-------- Excerpted records --------

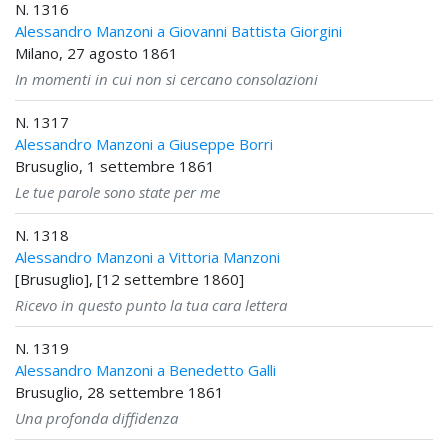
N. 1316
Alessandro Manzoni a Giovanni Battista Giorgini
Milano, 27 agosto 1861
In momenti in cui non si cercano consolazioni
N. 1317
Alessandro Manzoni a Giuseppe Borri
Brusuglio, 1 settembre 1861
Le tue parole sono state per me
N. 1318
Alessandro Manzoni a Vittoria Manzoni
[Brusuglio], [12 settembre 1860]
Ricevo in questo punto la tua cara lettera
N. 1319
Alessandro Manzoni a Benedetto Galli
Brusuglio, 28 settembre 1861
Una profonda diffidenza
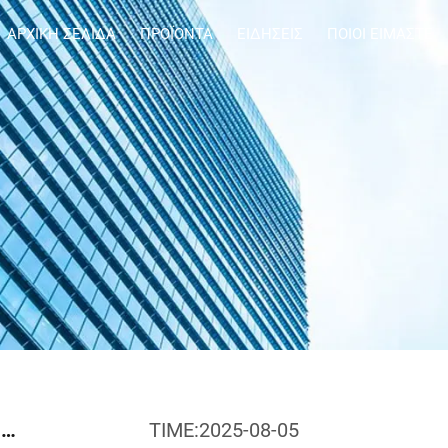
ΑΡΧΙΚΉ ΣΕΛΊΔΑ
ΠΡΟΪΌΝΤΑ
ΕΙΔΉΣΕΙΣ
ΠΟΙΟΙ ΕΊΜΑΣΤΕ
Σειρά GPR1-12(24) Μονάδα Αερίου Μόνωσης SF6
TIME:2025-08-05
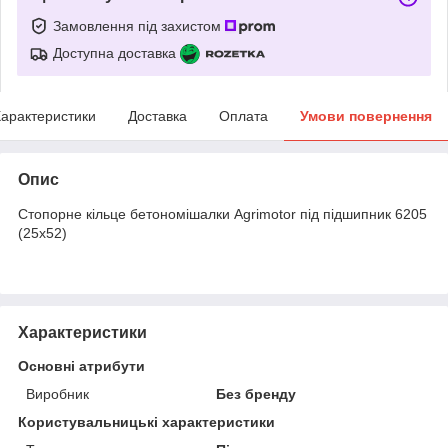
Замовлення під захистом
Доступна доставка
арактеристики
Доставка
Оплата
Умови повернення
Опис
Стопорне кільце бетономішалки Agrimotor під підшипник 6205
(25х52)
Характеристики
Основні атрибути
Виробник
Без бренду
Користувальницькі характеристики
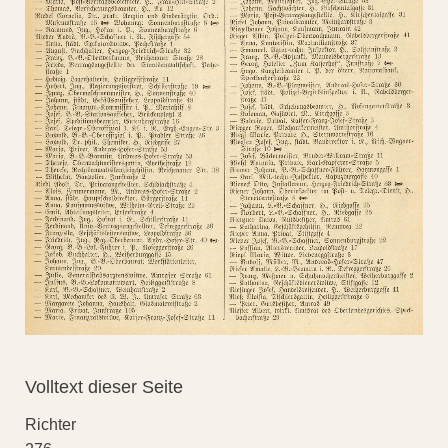
Volltext dieser Seite
Richter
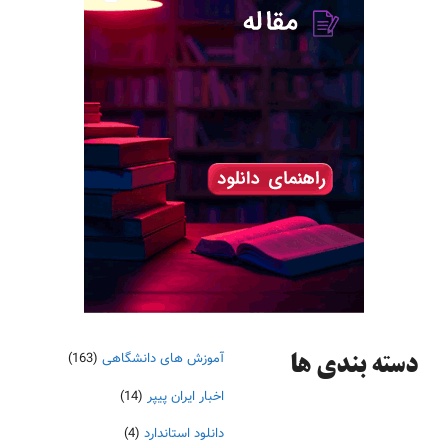
آموزش های دانشگاهی
(163)
دسته‌ بندی ها
اخبار ایران پیپر
(14)
دانلود استاندارد
(4)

--------

* Exercise instructions
Restate the records above word for word. Skip every picture.

* Reply to the exercise
N. 1316
Alessandro Manzoni a Giovanni Battista Giorgini
Milano, 27 agosto 1861
In momenti in cui non si cercano consolazioni
N. 1317
Alessandro Manzoni a Giuseppe Borri
Brusuglio, 1 settembre 1861
Le tue parole sono state per me
N. 1318
Alessandro Manzoni a Vittoria Manzoni
[Brusuglio], [12 settembre 1860]
Ricevo in questo punto la tua cara lettera
N. 1319
Alessandro Manzoni a Benedetto Galli
Brusuglio, 28 settembre 1861
Una profonda diffidenza
ΑΡΧΙΚΉ ΣΕΛΊΔΑ
ΠΡΟΪΌΝΤΑ
ΕΙΔΉΣΕΙΣ
ΠΟΙΟΙ ΕΊΜΑΣΤΕ
Σειρά GPR1-12(24) Μονάδα Αερίου Μόνωσης SF6
TIME:2025-08-05
Замовлення під захистом
Доступна доставка
арактеристики
Доставка
Оплата
Умови повернення
Опис
Стопорне кільце бетономішалки Agrimotor під підшипник 6205
(25х52)
Характеристики
Основні атрибути
Виробник
Без бренду
Користувальницькі характеристики
Volltext dieser Seite
Richter
آموزش های دانشگاهی
(163)
دسته‌ بندی ها
اخبار ایران پیپر
(14)
دانلود استاندارد
(4)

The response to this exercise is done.